I found some cheap acrylic glow paints at a local art shop. Unfortunately, they lose most of their color when they glow. On the bright side [har], they do glow brightly and look good in natural light. I'm using them on a PL glow BOF and am pleased so far with the results.
I hope to find that witch somewhere around here and give it a similar brush-up.

And why didn't The Witch come with a little black cat? Seems like a natural for the kit.

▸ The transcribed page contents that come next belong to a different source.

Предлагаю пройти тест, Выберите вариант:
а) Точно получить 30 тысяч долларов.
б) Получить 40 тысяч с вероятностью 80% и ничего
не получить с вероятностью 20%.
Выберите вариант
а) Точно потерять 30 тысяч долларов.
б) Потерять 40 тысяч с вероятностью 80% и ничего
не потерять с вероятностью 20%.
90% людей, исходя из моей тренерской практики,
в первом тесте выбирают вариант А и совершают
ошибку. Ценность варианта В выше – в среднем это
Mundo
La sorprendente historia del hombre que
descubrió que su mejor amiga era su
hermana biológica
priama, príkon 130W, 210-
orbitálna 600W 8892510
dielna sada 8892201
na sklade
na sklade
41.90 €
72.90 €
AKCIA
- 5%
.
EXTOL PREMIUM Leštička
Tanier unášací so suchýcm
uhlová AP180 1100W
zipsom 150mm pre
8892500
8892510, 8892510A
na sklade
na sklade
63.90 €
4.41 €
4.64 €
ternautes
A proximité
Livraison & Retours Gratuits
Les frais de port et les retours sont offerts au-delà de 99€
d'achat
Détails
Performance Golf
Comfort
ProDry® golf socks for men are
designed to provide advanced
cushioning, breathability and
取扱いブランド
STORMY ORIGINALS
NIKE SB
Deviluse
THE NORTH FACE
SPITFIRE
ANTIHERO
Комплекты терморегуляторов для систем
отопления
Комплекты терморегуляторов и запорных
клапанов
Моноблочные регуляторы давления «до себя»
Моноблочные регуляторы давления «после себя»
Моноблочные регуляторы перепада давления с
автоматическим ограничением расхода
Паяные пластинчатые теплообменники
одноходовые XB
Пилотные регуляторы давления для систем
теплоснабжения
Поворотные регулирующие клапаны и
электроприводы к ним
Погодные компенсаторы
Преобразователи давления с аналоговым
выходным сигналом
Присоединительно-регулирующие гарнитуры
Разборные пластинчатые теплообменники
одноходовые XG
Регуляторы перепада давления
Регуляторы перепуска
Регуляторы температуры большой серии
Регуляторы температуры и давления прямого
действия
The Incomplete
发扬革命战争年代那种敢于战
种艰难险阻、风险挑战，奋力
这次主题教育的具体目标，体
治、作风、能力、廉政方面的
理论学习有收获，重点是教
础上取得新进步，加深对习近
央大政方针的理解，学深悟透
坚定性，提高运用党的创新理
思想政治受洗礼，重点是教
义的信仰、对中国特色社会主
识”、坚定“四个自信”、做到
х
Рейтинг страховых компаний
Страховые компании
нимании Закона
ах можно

Ah well....


----------



## otto (Jan 1, 1970)

I got a witch at WF from cult tvman, I too was impressed, About the only parts you dont get extras for are the cauldron itself, the base and the wall, the chopping block, the hat, broom, wooden beam,and animal cage. The glow bottles and jugs are a clear transperant glow plastic, the rest of the glow parts are opaque, and glow a bit stronger. You do get enough parts to build almost two kits. I took parts count, 53 dark grey parts, 10 clear parts, 10 glow clear parts, 35 regular glow parts. Thats a lotta plastic.


----------



## aurora1craig (Apr 25, 2008)

*Glow- Tom Lowe*

Hi Duhh:freak::freak: Did I say Rob Lowe My Mistake sorry Tom! :hat: Thanks Dr. Brad! Yes mrmurph >I am excited that I spelled it out in Glow!! Oh >No Black Cats good point, Like to see BOF when done. Hope you all get the kits soon! talk to ya later, Aurora1Craig:wave:


----------



## Parts Pit Mike (Jan 3, 2001)

Are you sure it's not ROB Lowe? I haven't seen him acting in anything recently.

:>)


----------



## John P (Sep 1, 1999)

He was on a Family Guy episode recently, in bed with Adam West.

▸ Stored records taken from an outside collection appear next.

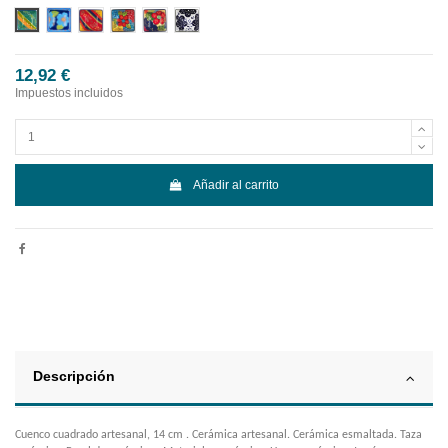
Diseño 1
Diseño 2
Diseño 3
Diseño 4
Diseño 5
Diseño 6
12,92 €
Impuestos incluidos
Añadir al carrito
Descripción
Cuenco cuadrado artesanal, 14 cm . Cerámica artesanal. Cerámica esmaltada. Taza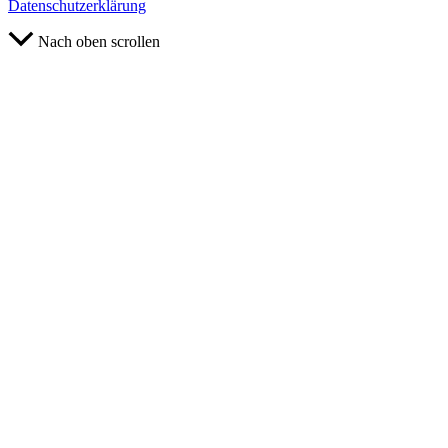
Datenschutzerklärung
Nach oben scrollen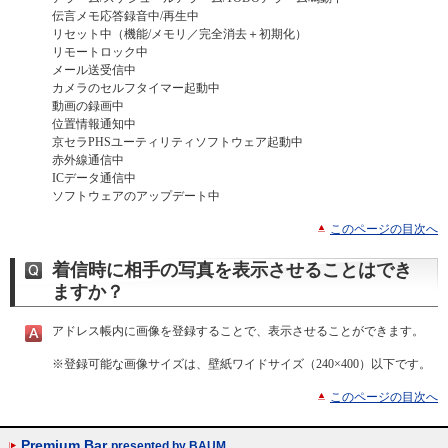
伝言メモ応答録音中/再生中
リセット中（機能/メモリ／完全消去＋初期化）
リモートロック中
メール送受信中
カメラのセルフタイマー起動中
動画の録画中
位置情報通知中
京セラPHSユーティリティソフトウェア起動中
赤外線通信中
ICデータ通信中
ソフトウェアのアップデート中
このページの目次へ
着信時に相手の写真を表示させることはでき
ますか？
アドレス帳内に画像を登録することで、表示させることができます。
※
登録可能な画像サイズは、壁紙ワイドサイズ（240×400）以下です。
このページの目次へ
Premium Bar
presented by BAUM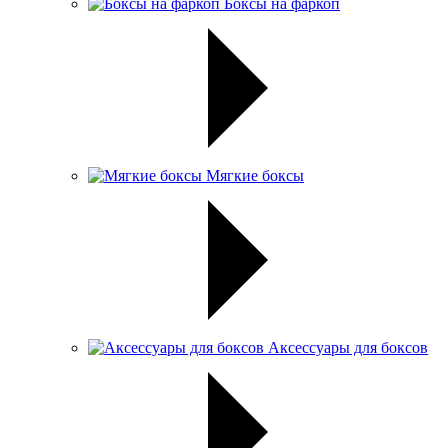
Боксы на фаркоп
Мягкие боксы
Аксессуары для боксов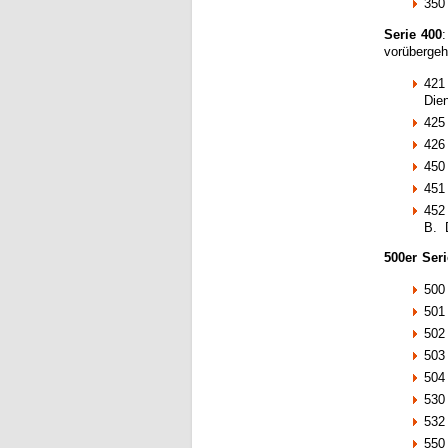
350 
Serie 400
:
vorübergeh
421 
Die
425
426
450 
451 
452 
B. D
500er Seri
500 
501
502
503
504
530 
532
550 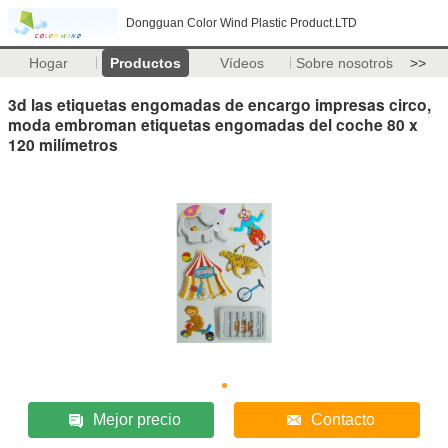
Dongguan Color Wind Plastic Product.LTD
Hogar
Productos
Vídeos
Sobre nosotros
>>
3d las etiquetas engomadas de encargo impresas circo,
moda embroman etiquetas engomadas del coche 80 x
120 milímetros
Mejor precio
Contacto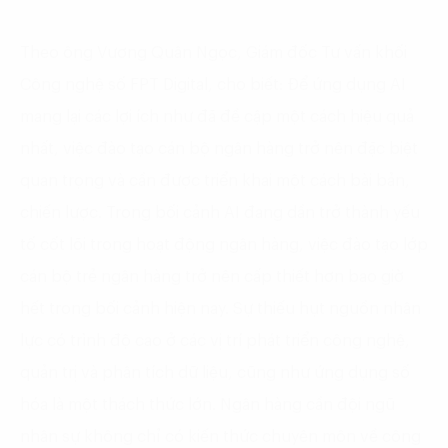
Theo ông Vương Quân Ngọc, Giám đốc Tư vấn khối
Công nghệ số FPT Digital, cho biết: Để ứng dụng AI
mang lại các lợi ích như đã đề cập một cách hiệu quả
nhất, việc đào tạo cán bộ ngân hàng trở nên đặc biệt
quan trọng và cần được triển khai một cách bài bản,
chiến lược. Trong bối cảnh AI đang dần trở thành yếu
tố cốt lõi trong hoạt động ngân hàng, việc đào tạo lớp
cán bộ trẻ ngân hàng trở nên cấp thiết hơn bao giờ
hết trong bối cảnh hiện nay. Sự thiếu hụt nguồn nhân
lực có trình độ cao ở các vị trí phát triển công nghệ,
quản trị và phân tích dữ liệu, cũng như ứng dụng số
hóa là một thách thức lớn. Ngân hàng cần đội ngũ
nhân sự không chỉ có kiến thức chuyên môn về công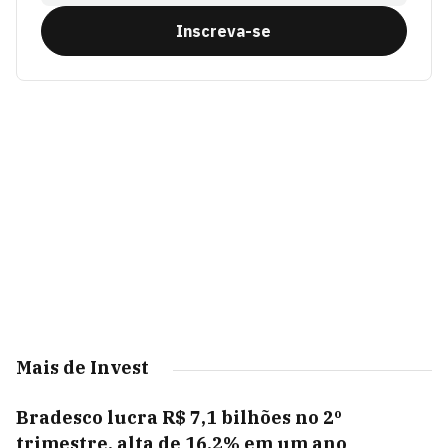
Inscreva-se
Mais de Invest
Bradesco lucra R$ 7,1 bilhões no 2º
trimestre, alta de 16,2% em um ano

And that's how much sense it made.


----------



## MJB (Aug 3, 2001)

Craig, what does that "Altair 4" base for Robby look like? Did they really change it from the old Robot base?


----------



## Cro-Magnon Man (Jun 11, 2001)

Adam West managed to get a part in something? Good for him; I've seen him in interviews and have read his autobiography, and he constantly bemoans the fact that after Batman the acting work dried up.


----------



## John P (Sep 1, 1999)

Adam's a semi-regular on Family Guy. He plays the mayor of Quahog, RI, as himself.


----------



## Parts Pit Mike (Jan 3, 2001)

Mr. West also plays "Catman" on Fairy Oddparents.


----------



## razorwyre1 (Jan 28, 2004)

John P said:


> He was on a Family Guy episode recently, in bed with Adam West.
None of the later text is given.